The catalogue itself forms the bulk of the book and is separately and fully introduced, where difficulties in cataloguing the genre are explained. The works are meticulously catalogued and presented. A total of 704 items are arranged alphabetically by authors (where stated or identified with any certainty) or by titles, in a single sequence. Standard bibliographic data include pagination, illustrations and height of each volume, supplemented by annotations which include publishing background information, notes on contributors, or on the individual copy; precedence is given to authorship information. It is stressed that this is a catalogue of the items as they are present in this collection: there will be in existence other copies of the same works where the covers or other details will differ. British Library pressmarks are also quoted, as are microfilm references (to encourage use of the substitute rather than the rare and fragile original copies). Three separate indexes list names and titles, illustrators and engravers, and publishers and printers. The book is illustrated throughout with reproductions from the material catalogued.

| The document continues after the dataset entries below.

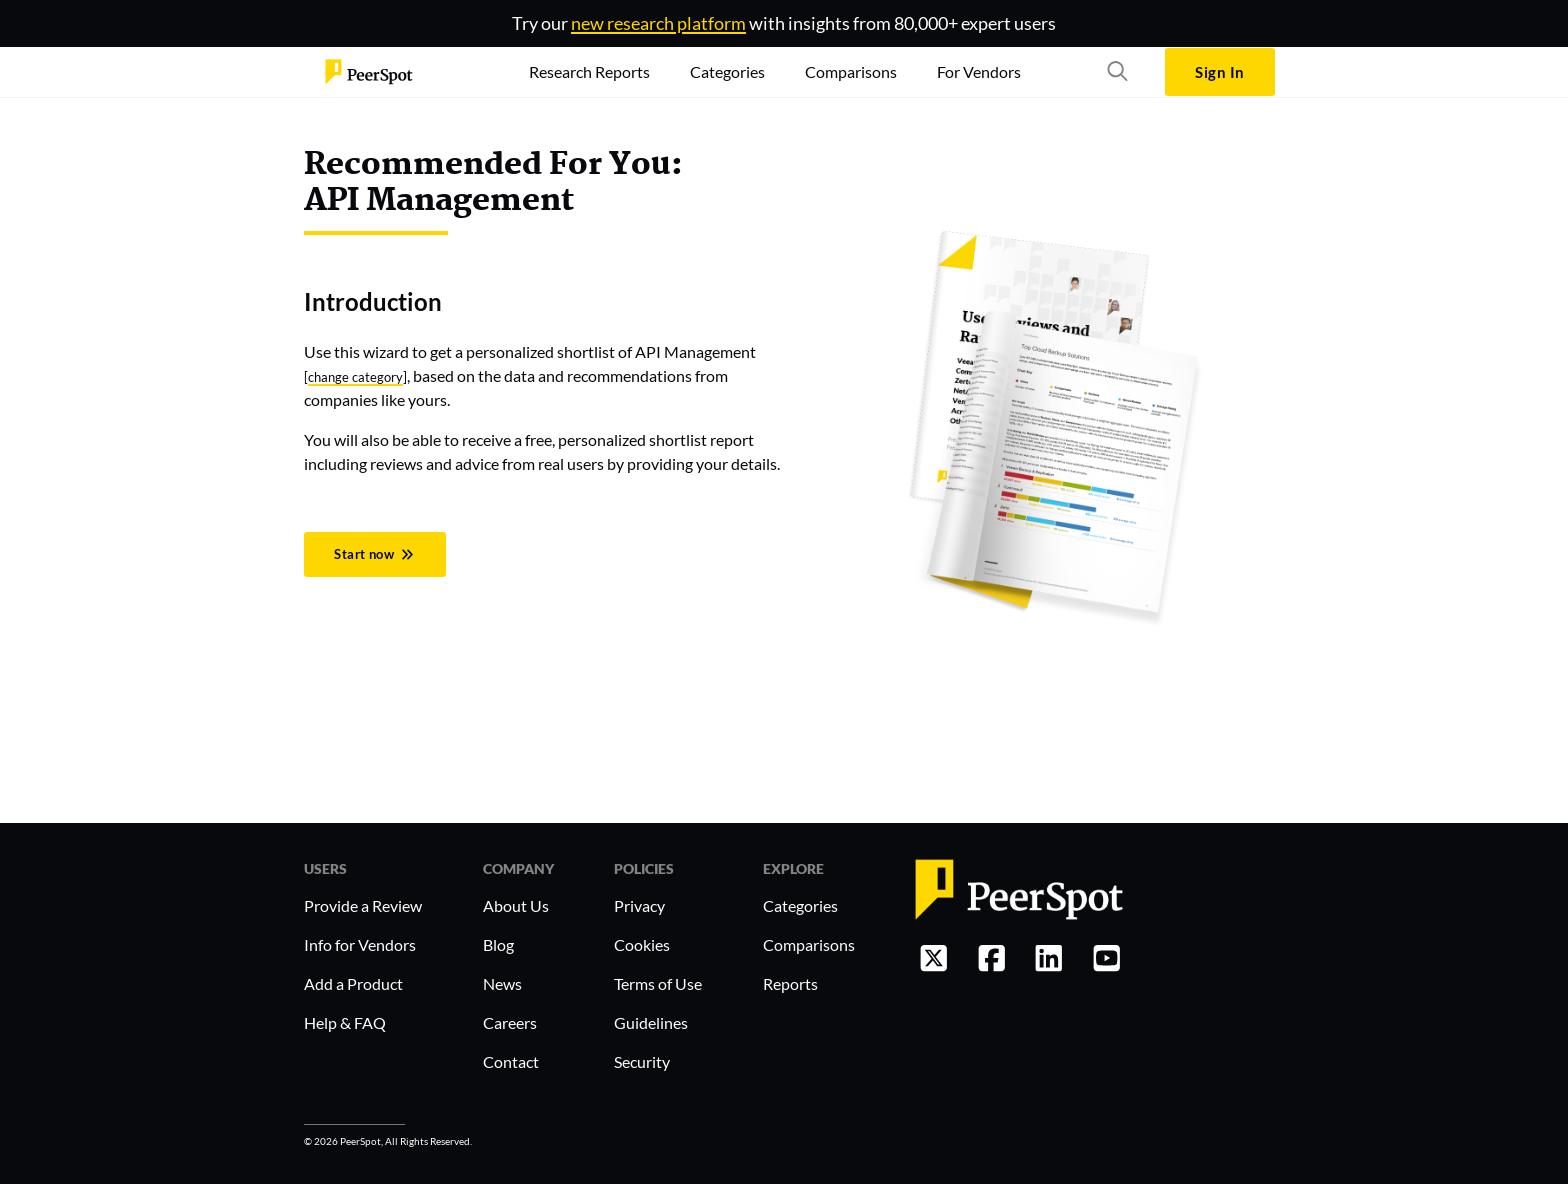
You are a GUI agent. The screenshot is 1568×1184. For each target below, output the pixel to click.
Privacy (639, 905)
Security (642, 1061)
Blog (498, 944)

The importance of this catalogue in various respects is considerable. It is a scholarly contribution to the study of a genre of writing of enormous popular significance in its own time and which also influenced many “literary” authors as well as leading to further developments in popular publishing. The availability of such information will encourage a wider range of scholars and modern collectors to access the source material, particularly since it is available in microfilm, and so stimulate further study and knowledge. That, as has been said so often elsewhere, is very much within the mission of the British Library to make its holdings more accessible, both physically and intellectually. Finally, it is also a fitting monument to a notable collector, primarily as a collector in the catalogue, but also to a fascinating and otherwise largely unremembered character. A kind of immortality is thus conferred on him, a notion which might also attract other collectors as potential benefactors.